1. Embora o adicional por tempo de serviço a servidores da Secretaria de Segurança Pública previsto legalmente, com a edição da Lei Complementar nº 33 de 15 de agosto de 2003, fora vedada, expressamente, qualquer vinculação de vantagem remuneratória ao vencimento.
2. Ficou estabelecido que os servidores que ingressaram no serviço público após a promulgação da LC 33/03, não teriam direito ao adicional, contudo, em obediência à vedação da irredutibilidade de vencimentos, aqueles que já percebiam tais verbas, como é o caso da parte autora/apelante, continuariam a fazê-lo, mantendo os valores pagos até a data da entrada em vigor da aludida Lei, o que se afigura cumprido no caso em análise.
3. RECURSO CONHECIDO E IMPROVIDO.
RELATÓRIO
APELAÇÃO CÍVEL (198) -0801484-80.2018.8.18.0140
Origem:
APELANTE: RAIMUNDO NONATO MARTINS
Advogado do(a) APELANTE: MAURICIO CEDENIR DE LIMA - PI5142-A
APELADO: ESTADO DO PIAUI
REPRESENTANTE: ESTADO DO PIAUI
RELATOR(A): Desembargador HAROLDO OLIVEIRA REHEM
RELATÓRIO
O DESEMBARGADOR HAROLDO OLIVEIRA REHEM (Relator): Eminentes julgadores integrantes desta colenda Primeira Câmara de Direito Público, senhor procurador de justiça, senhores advogados, gradas pessoas outras aqui também presentes.

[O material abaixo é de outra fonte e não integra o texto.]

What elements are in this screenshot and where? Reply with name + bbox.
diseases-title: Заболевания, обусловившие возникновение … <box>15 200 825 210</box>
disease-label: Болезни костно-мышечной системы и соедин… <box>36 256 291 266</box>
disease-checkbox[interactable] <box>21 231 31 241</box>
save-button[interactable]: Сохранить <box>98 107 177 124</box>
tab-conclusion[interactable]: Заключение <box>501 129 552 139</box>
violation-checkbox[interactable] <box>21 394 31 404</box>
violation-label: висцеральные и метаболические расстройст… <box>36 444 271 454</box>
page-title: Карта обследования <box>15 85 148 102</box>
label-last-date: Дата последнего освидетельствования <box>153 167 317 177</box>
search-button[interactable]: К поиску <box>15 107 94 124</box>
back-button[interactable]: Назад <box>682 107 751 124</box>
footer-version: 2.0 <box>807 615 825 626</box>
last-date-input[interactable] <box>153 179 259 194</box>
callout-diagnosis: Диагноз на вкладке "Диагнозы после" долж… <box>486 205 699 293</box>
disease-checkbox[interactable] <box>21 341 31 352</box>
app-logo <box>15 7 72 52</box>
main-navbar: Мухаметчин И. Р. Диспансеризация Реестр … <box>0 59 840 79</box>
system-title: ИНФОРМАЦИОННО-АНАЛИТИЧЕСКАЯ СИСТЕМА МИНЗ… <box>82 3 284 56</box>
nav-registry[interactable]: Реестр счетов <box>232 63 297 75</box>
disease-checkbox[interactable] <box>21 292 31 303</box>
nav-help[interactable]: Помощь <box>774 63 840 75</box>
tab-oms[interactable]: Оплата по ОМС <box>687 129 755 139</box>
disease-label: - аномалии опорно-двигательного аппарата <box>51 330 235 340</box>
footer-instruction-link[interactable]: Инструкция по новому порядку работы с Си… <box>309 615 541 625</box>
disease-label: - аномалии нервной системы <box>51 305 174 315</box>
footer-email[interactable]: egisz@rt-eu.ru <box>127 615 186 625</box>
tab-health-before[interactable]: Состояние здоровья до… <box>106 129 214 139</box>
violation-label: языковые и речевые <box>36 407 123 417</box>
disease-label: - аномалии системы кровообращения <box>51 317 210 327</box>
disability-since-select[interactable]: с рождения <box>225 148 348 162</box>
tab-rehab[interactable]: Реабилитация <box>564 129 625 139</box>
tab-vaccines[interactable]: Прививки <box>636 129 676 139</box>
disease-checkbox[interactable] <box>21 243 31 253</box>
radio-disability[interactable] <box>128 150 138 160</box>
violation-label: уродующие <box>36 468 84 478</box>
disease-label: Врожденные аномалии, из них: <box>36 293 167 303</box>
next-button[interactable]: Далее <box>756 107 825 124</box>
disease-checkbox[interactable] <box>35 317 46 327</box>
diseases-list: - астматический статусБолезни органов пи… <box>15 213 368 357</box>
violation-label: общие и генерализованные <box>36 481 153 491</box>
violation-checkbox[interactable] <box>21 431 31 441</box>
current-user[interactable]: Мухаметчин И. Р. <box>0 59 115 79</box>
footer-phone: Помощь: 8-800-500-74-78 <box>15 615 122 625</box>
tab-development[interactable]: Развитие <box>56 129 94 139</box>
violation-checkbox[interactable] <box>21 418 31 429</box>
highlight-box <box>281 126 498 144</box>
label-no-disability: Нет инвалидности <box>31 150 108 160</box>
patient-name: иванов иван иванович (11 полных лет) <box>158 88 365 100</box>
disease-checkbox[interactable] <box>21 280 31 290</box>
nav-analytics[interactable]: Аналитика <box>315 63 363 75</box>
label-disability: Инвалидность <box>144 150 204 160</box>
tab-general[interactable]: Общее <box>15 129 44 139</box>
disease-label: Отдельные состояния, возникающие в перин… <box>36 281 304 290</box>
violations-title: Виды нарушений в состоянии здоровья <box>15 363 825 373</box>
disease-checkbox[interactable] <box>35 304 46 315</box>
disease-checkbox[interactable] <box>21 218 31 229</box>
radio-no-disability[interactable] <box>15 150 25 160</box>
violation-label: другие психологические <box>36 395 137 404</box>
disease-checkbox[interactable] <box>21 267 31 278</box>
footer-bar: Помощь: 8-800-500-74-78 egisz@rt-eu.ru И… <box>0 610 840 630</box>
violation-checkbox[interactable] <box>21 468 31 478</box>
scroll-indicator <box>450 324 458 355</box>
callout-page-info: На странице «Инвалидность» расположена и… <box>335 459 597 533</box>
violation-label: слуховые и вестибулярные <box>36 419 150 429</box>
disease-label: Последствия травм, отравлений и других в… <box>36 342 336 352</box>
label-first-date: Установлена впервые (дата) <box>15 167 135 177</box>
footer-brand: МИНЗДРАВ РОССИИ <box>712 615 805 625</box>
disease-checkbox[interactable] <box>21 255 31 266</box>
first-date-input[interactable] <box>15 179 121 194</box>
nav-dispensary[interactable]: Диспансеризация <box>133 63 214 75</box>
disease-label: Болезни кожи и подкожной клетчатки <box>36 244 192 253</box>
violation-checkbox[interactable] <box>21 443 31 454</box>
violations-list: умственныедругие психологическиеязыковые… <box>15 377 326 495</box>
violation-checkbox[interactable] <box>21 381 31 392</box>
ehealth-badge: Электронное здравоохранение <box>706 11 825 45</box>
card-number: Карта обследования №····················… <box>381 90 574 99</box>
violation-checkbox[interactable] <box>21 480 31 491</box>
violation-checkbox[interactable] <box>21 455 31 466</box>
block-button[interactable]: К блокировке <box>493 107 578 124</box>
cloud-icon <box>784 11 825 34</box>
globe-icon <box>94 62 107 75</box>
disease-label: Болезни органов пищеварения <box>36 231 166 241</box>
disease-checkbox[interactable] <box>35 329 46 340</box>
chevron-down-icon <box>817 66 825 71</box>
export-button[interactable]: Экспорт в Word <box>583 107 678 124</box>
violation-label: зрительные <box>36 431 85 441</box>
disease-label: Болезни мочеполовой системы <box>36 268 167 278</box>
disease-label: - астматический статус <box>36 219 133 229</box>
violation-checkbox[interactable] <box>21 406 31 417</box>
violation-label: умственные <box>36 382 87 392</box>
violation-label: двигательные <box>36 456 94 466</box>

Trata-se de APELAÇÃO CÍVEL interposta por RAIMUNDO NONATO MARTINS contra a sentença exarada na AÇÃO ORDINÁRIA DE COBRANÇA cc OBRIGAÇÃO DE FAZER cc DANO MORAL proposta contra ESTADO DO PIAUÍ, ora apelado.
Alegou o autor, em síntese na ação originária, que é servidor público vinculado à Secretaria de Segurança Pública, e que a Gratificação Adicional (Rubrica 104) está sendo reduzida ilegalmente, uma vez que não vem sendo paga como ordena a legislação.

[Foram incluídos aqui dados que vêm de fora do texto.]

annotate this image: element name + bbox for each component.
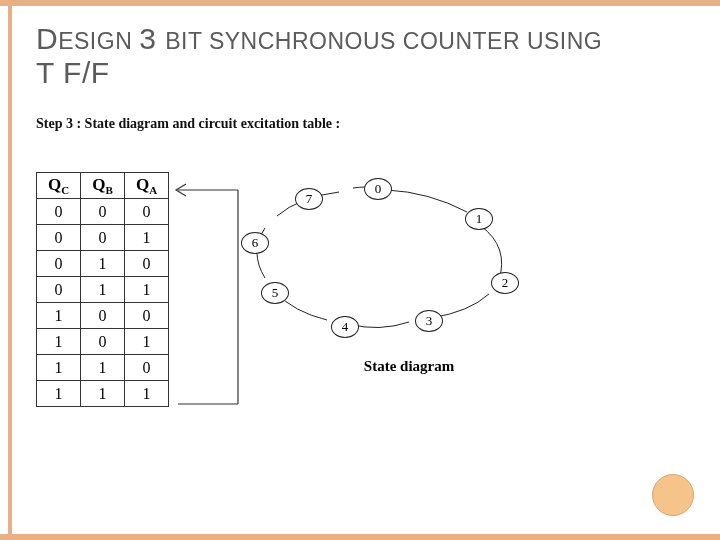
- state-node-2: 2: [491, 272, 519, 294]
- col-qa: QA: [125, 173, 169, 199]
- table-row: 011: [37, 277, 169, 303]
- title-tff: T F/F: [36, 56, 110, 89]
- state-diagram-wrap: 0 1 2 3 4 5 6 7 State diagram: [199, 172, 539, 375]
- table-header-row: QC QB QA: [37, 173, 169, 199]
- title-cap-3: 3: [139, 22, 165, 55]
- state-node-6: 6: [241, 232, 269, 254]
- table-row: 000: [37, 199, 169, 225]
- state-node-7: 7: [295, 188, 323, 210]
- title-esign: ESIGN: [58, 28, 139, 54]
- col-qb: QB: [81, 173, 125, 199]
- left-accent-stripe: [8, 6, 12, 534]
- state-node-1: 1: [465, 208, 493, 230]
- content-area: Step 3 : State diagram and circuit excit…: [36, 116, 700, 407]
- slide: DESIGN 3 BIT SYNCHRONOUS COUNTER USING T…: [0, 0, 720, 540]
- title-cap-d: D: [36, 22, 58, 55]
- state-node-4: 4: [331, 316, 359, 338]
- state-diagram: 0 1 2 3 4 5 6 7: [199, 172, 539, 352]
- state-node-5: 5: [261, 282, 289, 304]
- body-row: QC QB QA 000 001 010 011 100 101 110 111: [36, 172, 700, 407]
- state-table-wrap: QC QB QA 000 001 010 011 100 101 110 111: [36, 172, 169, 407]
- table-row: 010: [37, 251, 169, 277]
- table-row: 100: [37, 303, 169, 329]
- table-row: 001: [37, 225, 169, 251]
- state-table-body: 000 001 010 011 100 101 110 111: [37, 199, 169, 407]
- table-row: 101: [37, 329, 169, 355]
- col-qc: QC: [37, 173, 81, 199]
- table-row: 110: [37, 355, 169, 381]
- decorative-corner-circle-icon: [652, 474, 694, 516]
- state-node-0: 0: [364, 178, 392, 200]
- diagram-caption: State diagram: [199, 358, 539, 375]
- title-rest: BIT SYNCHRONOUS COUNTER USING: [165, 28, 602, 54]
- state-ring-icon: [199, 172, 539, 352]
- step-label: Step 3 : State diagram and circuit excit…: [36, 116, 700, 132]
- state-table: QC QB QA 000 001 010 011 100 101 110 111: [36, 172, 169, 407]
- slide-title: DESIGN 3 BIT SYNCHRONOUS COUNTER USING T…: [0, 6, 720, 96]
- table-row: 111: [37, 381, 169, 407]
- state-node-3: 3: [415, 310, 443, 332]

Contestando (Num. 1707109 - Pág. 1/11), o ESTADO DO PIAUÍ rebateu as alegações autorais, preliminarmente, alegando impossibilidade jurídica do pedido e prescrição do fundo de direito. No mérito, sustentou a aplicação da LC Estadual 33/03 que desindexou a vantagem pecuniária adicional de tempo de serviço do vencimento básico, violação aos princípios da Legalidade e da Independência dos Poderes e inexistência de direito adquirido a regime jurídico.

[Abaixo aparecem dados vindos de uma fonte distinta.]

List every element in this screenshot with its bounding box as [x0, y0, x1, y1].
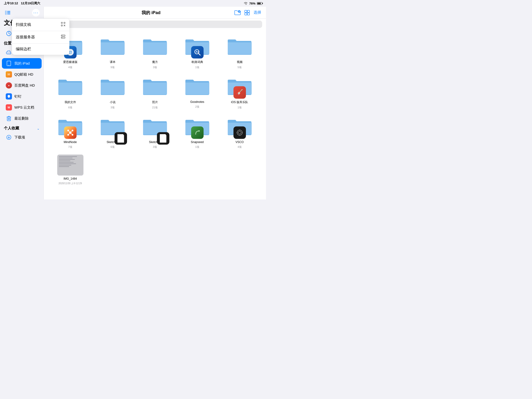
file-item-myfiles[interactable]: 我的文件 6项	[51, 75, 89, 109]
favorites-chevron[interactable]: ⌄	[37, 127, 40, 130]
server-icon	[61, 34, 66, 40]
sidebar-item-qq[interactable]: ✉ QQ邮箱 HD	[2, 69, 42, 80]
sidebar-item-dingding[interactable]: 钉钉	[2, 91, 42, 102]
header-actions: 选择	[234, 10, 261, 15]
file-item-sketches1[interactable]: Sketches 6项	[93, 115, 132, 149]
file-item-keben[interactable]: 课本 9项	[93, 35, 132, 69]
file-name-video: 视频	[237, 60, 243, 64]
file-count-photos: 21项	[152, 106, 158, 109]
battery-icon	[257, 2, 262, 5]
content-header: 我的 iPad	[44, 7, 266, 19]
file-item-photos[interactable]: 照片 21项	[136, 75, 174, 109]
folder-icon-ouludict: Aa	[183, 35, 212, 59]
sidebar-item-trash[interactable]: 最近删除	[2, 113, 42, 124]
file-item-sketches2[interactable]: Sketches 3项	[136, 115, 174, 149]
svg-rect-19	[61, 35, 65, 36]
file-item-video[interactable]: 视频 5项	[220, 35, 259, 69]
sketches1-app-icon	[114, 132, 127, 145]
svg-point-47	[198, 130, 200, 132]
file-name-goodnotes: Goodnotes	[190, 100, 204, 104]
folder-icon-video	[225, 35, 254, 59]
folder-icon-keben	[98, 35, 127, 59]
dropdown-server[interactable]: 连接服务器	[12, 31, 69, 44]
vsco-app-icon	[234, 126, 246, 139]
svg-rect-14	[61, 22, 63, 23]
file-count-ouludict: 1项	[195, 66, 199, 69]
svg-point-49	[238, 131, 241, 134]
svg-rect-26	[245, 10, 247, 13]
sidebar-toggle-button[interactable]	[4, 9, 12, 17]
svg-point-8	[9, 65, 9, 65]
file-item-goodnotes[interactable]: Goodnotes 2项	[178, 75, 216, 109]
svg-rect-2	[7, 13, 10, 13]
mindnode-app-icon	[64, 126, 76, 139]
content-area: 我的 iPad	[44, 7, 266, 200]
folder-icon-novel	[98, 75, 127, 99]
download-icon	[6, 134, 12, 140]
favorites-title: 个人收藏	[4, 126, 19, 131]
search-input-wrap: 🔍	[48, 21, 262, 28]
status-date: 12月19日周六	[21, 1, 40, 6]
svg-marker-45	[160, 136, 166, 141]
locations-title: 位置	[4, 41, 12, 46]
trash-label: 最近删除	[14, 116, 29, 121]
file-item-img1484[interactable]: IMG_1484 2020/11/30 上午12:29	[51, 155, 89, 185]
baidu-label: 百度网盘 HD	[14, 83, 35, 88]
file-item-mofang[interactable]: 魔方 3项	[136, 35, 174, 69]
sidebar: ··· 文件 最近 位置 ⌄	[0, 7, 44, 200]
file-item-garageband[interactable]: 🎸 iOS 版库乐队 1项	[220, 75, 259, 109]
battery-percent: 76%	[249, 2, 255, 5]
sketches2-app-icon	[157, 132, 169, 145]
sidebar-item-downloads[interactable]: 下载项	[2, 132, 42, 143]
file-item-mindnode[interactable]: MindNode 7项	[51, 115, 89, 149]
favorites-section: 个人收藏 ⌄	[0, 124, 44, 132]
garage-app-icon: 🎸	[234, 86, 246, 99]
file-name-aisi: 爱思极速版	[63, 60, 77, 64]
clock-icon	[6, 30, 12, 37]
svg-rect-0	[5, 11, 7, 15]
sidebar-item-ipad[interactable]: 我的 iPad	[2, 58, 42, 69]
sidebar-header: ···	[0, 7, 44, 19]
svg-rect-28	[245, 13, 247, 15]
file-item-ouludict[interactable]: Aa 欧路词典 1项	[178, 35, 216, 69]
svg-rect-16	[61, 25, 63, 26]
sidebar-item-wps[interactable]: W WPS 云文档	[2, 102, 42, 113]
folder-icon-snapseed	[183, 115, 212, 139]
status-time: 上午10:12	[4, 1, 18, 6]
select-button[interactable]: 选择	[253, 10, 261, 15]
svg-text:Aa: Aa	[196, 51, 199, 53]
qq-icon: ✉	[6, 71, 12, 77]
svg-line-6	[9, 33, 10, 34]
grid-view-button[interactable]	[244, 10, 250, 15]
file-item-novel[interactable]: 小说 3项	[93, 75, 132, 109]
svg-rect-29	[247, 13, 249, 15]
file-name-snapseed: Snapseed	[191, 140, 203, 144]
dropdown-edit-sidebar[interactable]: 编辑边栏	[12, 44, 69, 55]
svg-line-39	[69, 131, 69, 132]
svg-rect-1	[7, 11, 10, 12]
ipad-device-icon	[6, 60, 12, 66]
svg-point-34	[69, 131, 71, 134]
file-item-snapseed[interactable]: Snapseed 1项	[178, 115, 216, 149]
file-item-vsco[interactable]: VSCO 4项	[220, 115, 259, 149]
file-count-garageband: 1项	[238, 106, 242, 109]
file-grid: 爱思极速版 4项 课本 9项	[44, 30, 266, 200]
dropdown-scan[interactable]: 扫描文稿	[12, 19, 69, 31]
file-name-mofang: 魔方	[152, 60, 158, 64]
downloads-label: 下载项	[14, 135, 25, 140]
svg-line-42	[71, 133, 72, 134]
baidu-icon: ●	[6, 82, 12, 89]
new-folder-button[interactable]	[234, 10, 241, 15]
file-count-myfiles: 6项	[68, 106, 72, 109]
folder-icon-goodnotes	[183, 75, 212, 99]
search-input[interactable]	[56, 22, 259, 26]
folder-icon-mindnode	[56, 115, 85, 139]
status-bar: 上午10:12 12月19日周六 76%	[0, 0, 266, 7]
wifi-icon	[244, 2, 248, 5]
file-count-vsco: 4项	[238, 145, 242, 149]
ipad-label: 我的 iPad	[14, 61, 30, 66]
folder-icon-photos	[141, 75, 169, 99]
qq-label: QQ邮箱 HD	[14, 72, 33, 77]
sidebar-item-baidu[interactable]: ● 百度网盘 HD	[2, 80, 42, 91]
more-options-button[interactable]: ···	[32, 9, 40, 17]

Por sentença (Num. 1707175 - Pág. 1/2), o MM. Juiz, rejeitando as preliminares, julgou improcedentes os pedidos das autoras, com resolução de mérito, nos termos do art. 487, I, do Código de Processo Civil.
Irresignado, o autor apresentou recurso de apelação (Num. 1707180 - Pág. 1/21), sustentando a ocorrência do direito adquirido, por ter a Lei Complementar n. 33/2003, previsto no seu art. 3º, que os valores pecuniários legalmente percebidos, na data da publicação desta lei, pelos servidores públicos civis, a título de vantagens remuneratórias, continuariam a ser pagos, sem nenhuma redução.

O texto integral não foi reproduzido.